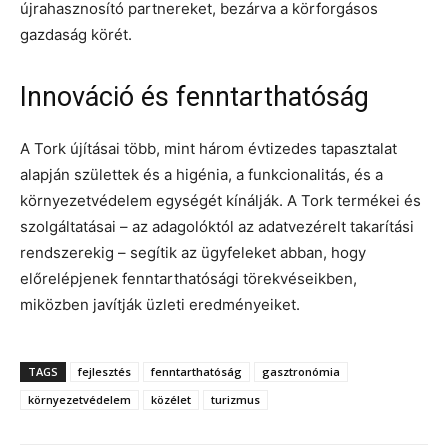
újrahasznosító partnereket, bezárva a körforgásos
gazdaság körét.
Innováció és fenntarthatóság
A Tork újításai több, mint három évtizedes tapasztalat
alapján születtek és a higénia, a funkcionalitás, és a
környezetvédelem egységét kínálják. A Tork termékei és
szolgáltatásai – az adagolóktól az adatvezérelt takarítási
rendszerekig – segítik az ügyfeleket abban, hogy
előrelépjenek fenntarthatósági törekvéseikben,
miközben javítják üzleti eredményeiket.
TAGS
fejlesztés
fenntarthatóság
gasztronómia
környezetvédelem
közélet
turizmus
==
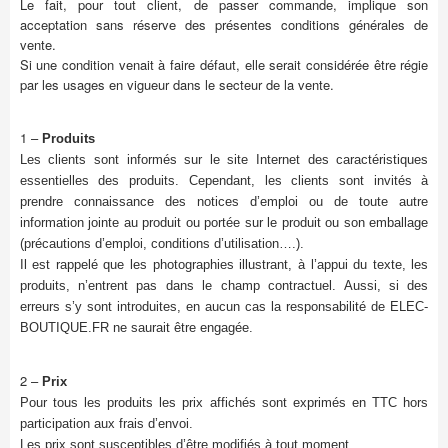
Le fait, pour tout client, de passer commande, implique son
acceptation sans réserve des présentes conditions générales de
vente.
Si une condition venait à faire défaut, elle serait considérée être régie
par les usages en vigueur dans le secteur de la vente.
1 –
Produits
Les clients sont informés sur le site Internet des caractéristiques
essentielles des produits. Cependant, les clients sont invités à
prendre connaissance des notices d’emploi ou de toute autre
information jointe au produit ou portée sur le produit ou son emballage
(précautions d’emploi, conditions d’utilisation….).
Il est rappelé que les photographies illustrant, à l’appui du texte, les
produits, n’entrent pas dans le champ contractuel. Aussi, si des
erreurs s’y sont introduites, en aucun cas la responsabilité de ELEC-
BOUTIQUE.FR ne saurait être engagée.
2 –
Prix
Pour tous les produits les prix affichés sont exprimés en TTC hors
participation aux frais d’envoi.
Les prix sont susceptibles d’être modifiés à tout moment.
...
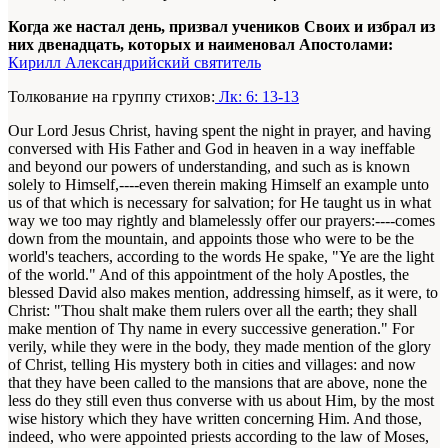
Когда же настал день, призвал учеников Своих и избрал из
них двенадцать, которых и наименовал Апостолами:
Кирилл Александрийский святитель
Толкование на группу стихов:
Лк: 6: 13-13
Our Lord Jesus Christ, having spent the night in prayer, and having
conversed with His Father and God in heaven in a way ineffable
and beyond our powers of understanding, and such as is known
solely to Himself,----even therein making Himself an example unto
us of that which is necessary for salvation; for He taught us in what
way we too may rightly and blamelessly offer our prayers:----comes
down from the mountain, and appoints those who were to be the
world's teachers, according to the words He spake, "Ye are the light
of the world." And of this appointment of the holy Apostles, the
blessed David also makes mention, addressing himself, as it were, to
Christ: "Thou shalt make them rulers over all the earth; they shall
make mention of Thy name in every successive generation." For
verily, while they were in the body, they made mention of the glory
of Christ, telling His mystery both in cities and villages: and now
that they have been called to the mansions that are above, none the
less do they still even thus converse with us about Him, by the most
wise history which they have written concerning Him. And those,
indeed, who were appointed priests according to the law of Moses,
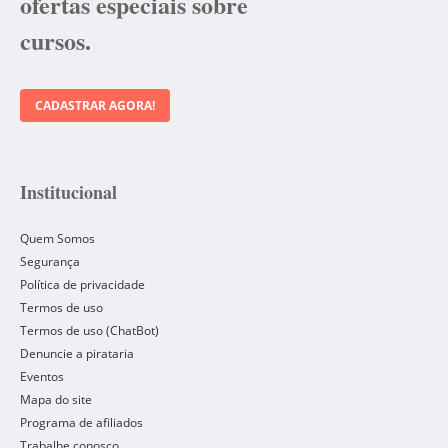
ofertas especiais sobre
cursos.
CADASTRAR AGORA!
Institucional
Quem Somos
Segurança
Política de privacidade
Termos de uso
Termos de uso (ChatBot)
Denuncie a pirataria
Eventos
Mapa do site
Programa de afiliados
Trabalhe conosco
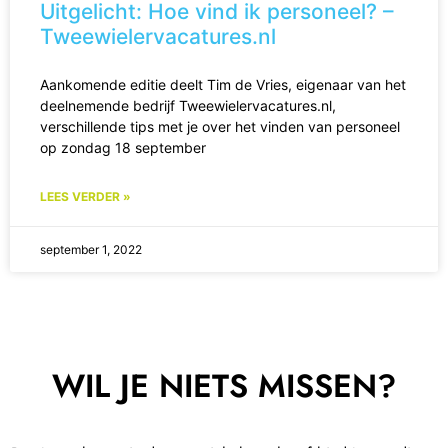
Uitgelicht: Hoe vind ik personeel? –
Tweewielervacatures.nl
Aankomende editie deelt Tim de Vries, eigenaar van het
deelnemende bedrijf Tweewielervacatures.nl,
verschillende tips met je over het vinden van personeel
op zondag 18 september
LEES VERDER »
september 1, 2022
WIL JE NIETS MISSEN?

What this task involves:
From the material above, set down exactly the lines between the line holding "participation aux frais d’envoi." and the line holding "Les prix sont", inclusive. Include nothing else.

Your response:
participation aux frais d’envoi.
Les prix sont susceptibles d’être modifiés à tout moment.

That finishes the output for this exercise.